◆ **What needs to be done**: Your answer should be an exact copy of every record.

----------------------------------------

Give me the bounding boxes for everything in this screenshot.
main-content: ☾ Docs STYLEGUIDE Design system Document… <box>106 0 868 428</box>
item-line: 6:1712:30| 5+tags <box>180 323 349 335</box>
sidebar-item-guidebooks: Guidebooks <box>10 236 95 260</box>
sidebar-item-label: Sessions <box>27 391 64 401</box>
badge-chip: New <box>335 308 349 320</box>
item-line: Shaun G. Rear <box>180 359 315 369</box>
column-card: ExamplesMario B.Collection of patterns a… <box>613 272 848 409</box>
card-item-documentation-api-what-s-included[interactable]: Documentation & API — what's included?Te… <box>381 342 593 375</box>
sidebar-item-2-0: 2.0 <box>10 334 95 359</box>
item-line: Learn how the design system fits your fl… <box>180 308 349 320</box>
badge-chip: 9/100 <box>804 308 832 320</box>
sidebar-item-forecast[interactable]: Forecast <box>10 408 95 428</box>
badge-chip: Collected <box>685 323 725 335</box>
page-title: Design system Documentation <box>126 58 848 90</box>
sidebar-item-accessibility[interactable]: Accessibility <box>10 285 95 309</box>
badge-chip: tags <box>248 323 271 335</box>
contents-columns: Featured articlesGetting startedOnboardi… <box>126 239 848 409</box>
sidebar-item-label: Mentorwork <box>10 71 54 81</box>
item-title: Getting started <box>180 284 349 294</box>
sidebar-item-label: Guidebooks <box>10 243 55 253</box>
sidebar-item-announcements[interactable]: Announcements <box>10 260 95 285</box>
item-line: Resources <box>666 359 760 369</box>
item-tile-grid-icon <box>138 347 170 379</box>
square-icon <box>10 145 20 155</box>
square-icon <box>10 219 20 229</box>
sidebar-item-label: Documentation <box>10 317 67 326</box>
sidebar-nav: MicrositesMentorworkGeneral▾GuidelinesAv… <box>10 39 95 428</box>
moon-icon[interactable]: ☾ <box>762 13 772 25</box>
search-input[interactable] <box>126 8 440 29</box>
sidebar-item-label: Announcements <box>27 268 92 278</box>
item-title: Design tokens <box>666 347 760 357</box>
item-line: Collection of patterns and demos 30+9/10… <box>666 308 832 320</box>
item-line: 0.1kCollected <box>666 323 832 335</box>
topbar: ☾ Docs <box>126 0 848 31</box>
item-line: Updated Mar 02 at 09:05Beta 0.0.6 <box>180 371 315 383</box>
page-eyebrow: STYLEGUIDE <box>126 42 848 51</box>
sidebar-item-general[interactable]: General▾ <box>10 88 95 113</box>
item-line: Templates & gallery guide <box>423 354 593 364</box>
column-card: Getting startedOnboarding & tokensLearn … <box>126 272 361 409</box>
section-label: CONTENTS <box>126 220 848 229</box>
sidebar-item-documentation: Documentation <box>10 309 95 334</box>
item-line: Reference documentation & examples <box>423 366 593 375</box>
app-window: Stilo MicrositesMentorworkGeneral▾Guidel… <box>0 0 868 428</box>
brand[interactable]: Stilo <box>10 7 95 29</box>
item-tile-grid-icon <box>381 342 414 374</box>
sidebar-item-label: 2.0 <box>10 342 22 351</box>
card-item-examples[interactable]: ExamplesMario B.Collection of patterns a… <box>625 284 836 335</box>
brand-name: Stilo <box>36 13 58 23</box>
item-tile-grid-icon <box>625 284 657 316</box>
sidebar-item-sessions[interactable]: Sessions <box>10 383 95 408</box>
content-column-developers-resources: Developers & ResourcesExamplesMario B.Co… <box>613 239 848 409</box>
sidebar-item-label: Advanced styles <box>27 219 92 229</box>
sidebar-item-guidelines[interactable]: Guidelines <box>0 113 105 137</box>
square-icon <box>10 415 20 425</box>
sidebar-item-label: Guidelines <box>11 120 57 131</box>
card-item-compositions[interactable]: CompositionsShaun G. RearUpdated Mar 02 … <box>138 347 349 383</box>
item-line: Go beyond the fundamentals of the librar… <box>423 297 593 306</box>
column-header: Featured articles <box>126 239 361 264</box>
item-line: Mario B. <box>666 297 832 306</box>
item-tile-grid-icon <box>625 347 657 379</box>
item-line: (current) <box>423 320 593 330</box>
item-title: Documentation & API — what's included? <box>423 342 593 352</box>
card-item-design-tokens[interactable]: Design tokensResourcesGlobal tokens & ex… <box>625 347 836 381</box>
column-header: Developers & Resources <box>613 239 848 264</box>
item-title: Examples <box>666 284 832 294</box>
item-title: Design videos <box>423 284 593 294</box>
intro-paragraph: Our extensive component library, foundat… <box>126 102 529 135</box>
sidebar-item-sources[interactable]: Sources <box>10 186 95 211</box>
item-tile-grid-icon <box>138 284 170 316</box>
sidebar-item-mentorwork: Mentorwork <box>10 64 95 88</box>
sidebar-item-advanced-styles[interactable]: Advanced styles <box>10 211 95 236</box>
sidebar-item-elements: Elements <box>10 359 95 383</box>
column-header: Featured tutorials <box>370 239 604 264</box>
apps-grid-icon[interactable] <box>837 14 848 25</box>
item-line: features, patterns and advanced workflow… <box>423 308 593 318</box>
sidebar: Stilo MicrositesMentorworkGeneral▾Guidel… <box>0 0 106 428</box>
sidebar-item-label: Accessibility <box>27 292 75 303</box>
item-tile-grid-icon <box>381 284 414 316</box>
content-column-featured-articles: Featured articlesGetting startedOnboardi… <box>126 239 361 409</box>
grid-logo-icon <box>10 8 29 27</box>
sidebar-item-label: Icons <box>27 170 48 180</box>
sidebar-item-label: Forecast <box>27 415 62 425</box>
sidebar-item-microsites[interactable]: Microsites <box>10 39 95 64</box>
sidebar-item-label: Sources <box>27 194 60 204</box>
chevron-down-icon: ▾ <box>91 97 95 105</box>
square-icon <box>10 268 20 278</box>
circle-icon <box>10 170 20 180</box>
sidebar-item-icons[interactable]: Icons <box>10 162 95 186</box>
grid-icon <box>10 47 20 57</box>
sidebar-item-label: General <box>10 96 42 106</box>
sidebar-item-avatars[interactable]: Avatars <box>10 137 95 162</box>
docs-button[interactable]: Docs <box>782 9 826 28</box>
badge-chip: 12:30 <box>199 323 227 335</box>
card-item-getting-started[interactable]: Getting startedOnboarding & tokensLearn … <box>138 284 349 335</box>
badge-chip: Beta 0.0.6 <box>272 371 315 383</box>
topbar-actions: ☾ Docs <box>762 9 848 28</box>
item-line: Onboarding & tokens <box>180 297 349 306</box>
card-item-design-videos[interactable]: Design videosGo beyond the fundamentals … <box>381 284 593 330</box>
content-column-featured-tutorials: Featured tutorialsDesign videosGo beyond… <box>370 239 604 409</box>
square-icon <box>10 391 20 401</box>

----------------------------------------

◆ **Answer box**:
Give me the bounding boxes for everything in this screenshot.
main-content: ☾ Docs STYLEGUIDE Design system Document… <box>106 0 868 428</box>
item-line: 6:1712:30| 5+tags <box>180 323 349 335</box>
sidebar-item-guidebooks: Guidebooks <box>10 236 95 260</box>
sidebar-item-label: Sessions <box>27 391 64 401</box>
badge-chip: New <box>335 308 349 320</box>
item-line: Shaun G. Rear <box>180 359 315 369</box>
column-card: ExamplesMario B.Collection of patterns a… <box>613 272 848 409</box>
card-item-documentation-api-what-s-included[interactable]: Documentation & API — what's included?Te… <box>381 342 593 375</box>
sidebar-item-2-0: 2.0 <box>10 334 95 359</box>
item-line: Learn how the design system fits your fl… <box>180 308 349 320</box>
badge-chip: 9/100 <box>804 308 832 320</box>
sidebar-item-forecast[interactable]: Forecast <box>10 408 95 428</box>
badge-chip: Collected <box>685 323 725 335</box>
page-title: Design system Documentation <box>126 58 848 90</box>
sidebar-item-accessibility[interactable]: Accessibility <box>10 285 95 309</box>
badge-chip: tags <box>248 323 271 335</box>
contents-columns: Featured articlesGetting startedOnboardi… <box>126 239 848 409</box>
sidebar-item-label: Mentorwork <box>10 71 54 81</box>
item-title: Getting started <box>180 284 349 294</box>
sidebar-item-label: Guidebooks <box>10 243 55 253</box>
sidebar-item-announcements[interactable]: Announcements <box>10 260 95 285</box>
item-line: Resources <box>666 359 760 369</box>
item-tile-grid-icon <box>138 347 170 379</box>
square-icon <box>10 145 20 155</box>
square-icon <box>10 219 20 229</box>
sidebar-item-label: Documentation <box>10 317 67 326</box>
sidebar-nav: MicrositesMentorworkGeneral▾GuidelinesAv… <box>10 39 95 428</box>
moon-icon[interactable]: ☾ <box>762 13 772 25</box>
search-input[interactable] <box>126 8 440 29</box>
sidebar-item-label: Announcements <box>27 268 92 278</box>
item-title: Design tokens <box>666 347 760 357</box>
item-line: Collection of patterns and demos 30+9/10… <box>666 308 832 320</box>
item-line: 0.1kCollected <box>666 323 832 335</box>
topbar: ☾ Docs <box>126 0 848 31</box>
item-line: Updated Mar 02 at 09:05Beta 0.0.6 <box>180 371 315 383</box>
page-eyebrow: STYLEGUIDE <box>126 42 848 51</box>
sidebar-item-general[interactable]: General▾ <box>10 88 95 113</box>
item-line: Templates & gallery guide <box>423 354 593 364</box>
column-card: Getting startedOnboarding & tokensLearn … <box>126 272 361 409</box>
section-label: CONTENTS <box>126 220 848 229</box>
sidebar-item-documentation: Documentation <box>10 309 95 334</box>
item-line: Reference documentation & examples <box>423 366 593 375</box>
app-window: Stilo MicrositesMentorworkGeneral▾Guidel… <box>0 0 868 428</box>
brand[interactable]: Stilo <box>10 7 95 29</box>
item-tile-grid-icon <box>381 342 414 374</box>
sidebar-item-label: 2.0 <box>10 342 22 351</box>
card-item-examples[interactable]: ExamplesMario B.Collection of patterns a… <box>625 284 836 335</box>
brand-name: Stilo <box>36 13 58 23</box>
item-tile-grid-icon <box>625 284 657 316</box>
sidebar-item-sessions[interactable]: Sessions <box>10 383 95 408</box>
content-column-developers-resources: Developers & ResourcesExamplesMario B.Co… <box>613 239 848 409</box>
sidebar-item-label: Advanced styles <box>27 219 92 229</box>
sidebar-item-guidelines[interactable]: Guidelines <box>0 113 105 137</box>
square-icon <box>10 415 20 425</box>
sidebar-item-label: Guidelines <box>11 120 57 131</box>
card-item-compositions[interactable]: CompositionsShaun G. RearUpdated Mar 02 … <box>138 347 349 383</box>
item-line: Go beyond the fundamentals of the librar… <box>423 297 593 306</box>
column-header: Featured articles <box>126 239 361 264</box>
item-line: Mario B. <box>666 297 832 306</box>
item-tile-grid-icon <box>625 347 657 379</box>
item-line: (current) <box>423 320 593 330</box>
item-title: Documentation & API — what's included? <box>423 342 593 352</box>
card-item-design-tokens[interactable]: Design tokensResourcesGlobal tokens & ex… <box>625 347 836 381</box>
column-header: Developers & Resources <box>613 239 848 264</box>
item-title: Examples <box>666 284 832 294</box>
item-title: Design videos <box>423 284 593 294</box>
intro-paragraph: Our extensive component library, foundat… <box>126 102 529 135</box>
sidebar-item-sources[interactable]: Sources <box>10 186 95 211</box>
item-tile-grid-icon <box>138 284 170 316</box>
sidebar-item-mentorwork: Mentorwork <box>10 64 95 88</box>
sidebar-item-advanced-styles[interactable]: Advanced styles <box>10 211 95 236</box>
sidebar-item-elements: Elements <box>10 359 95 383</box>
column-header: Featured tutorials <box>370 239 604 264</box>
apps-grid-icon[interactable] <box>837 14 848 25</box>
item-line: features, patterns and advanced workflow… <box>423 308 593 318</box>
sidebar: Stilo MicrositesMentorworkGeneral▾Guidel… <box>0 0 106 428</box>
sidebar-item-label: Accessibility <box>27 292 75 303</box>
item-tile-grid-icon <box>381 284 414 316</box>
content-column-featured-articles: Featured articlesGetting startedOnboardi… <box>126 239 361 409</box>
grid-logo-icon <box>10 8 29 27</box>
sidebar-item-label: Icons <box>27 170 48 180</box>
sidebar-item-label: Forecast <box>27 415 62 425</box>
sidebar-item-microsites[interactable]: Microsites <box>10 39 95 64</box>
sidebar-item-label: Sources <box>27 194 60 204</box>
chevron-down-icon: ▾ <box>91 97 95 105</box>
square-icon <box>10 268 20 278</box>
circle-icon <box>10 170 20 180</box>
sidebar-item-icons[interactable]: Icons <box>10 162 95 186</box>
grid-icon <box>10 47 20 57</box>
sidebar-item-label: General <box>10 96 42 106</box>
sidebar-item-avatars[interactable]: Avatars <box>10 137 95 162</box>
docs-button[interactable]: Docs <box>782 9 826 28</box>
badge-chip: 12:30 <box>199 323 227 335</box>
card-item-getting-started[interactable]: Getting startedOnboarding & tokensLearn … <box>138 284 349 335</box>
badge-chip: Beta 0.0.6 <box>272 371 315 383</box>
topbar-actions: ☾ Docs <box>762 9 848 28</box>
item-line: Onboarding & tokens <box>180 297 349 306</box>
card-item-design-videos[interactable]: Design videosGo beyond the fundamentals … <box>381 284 593 330</box>
content-column-featured-tutorials: Featured tutorialsDesign videosGo beyond… <box>370 239 604 409</box>
square-icon <box>10 391 20 401</box>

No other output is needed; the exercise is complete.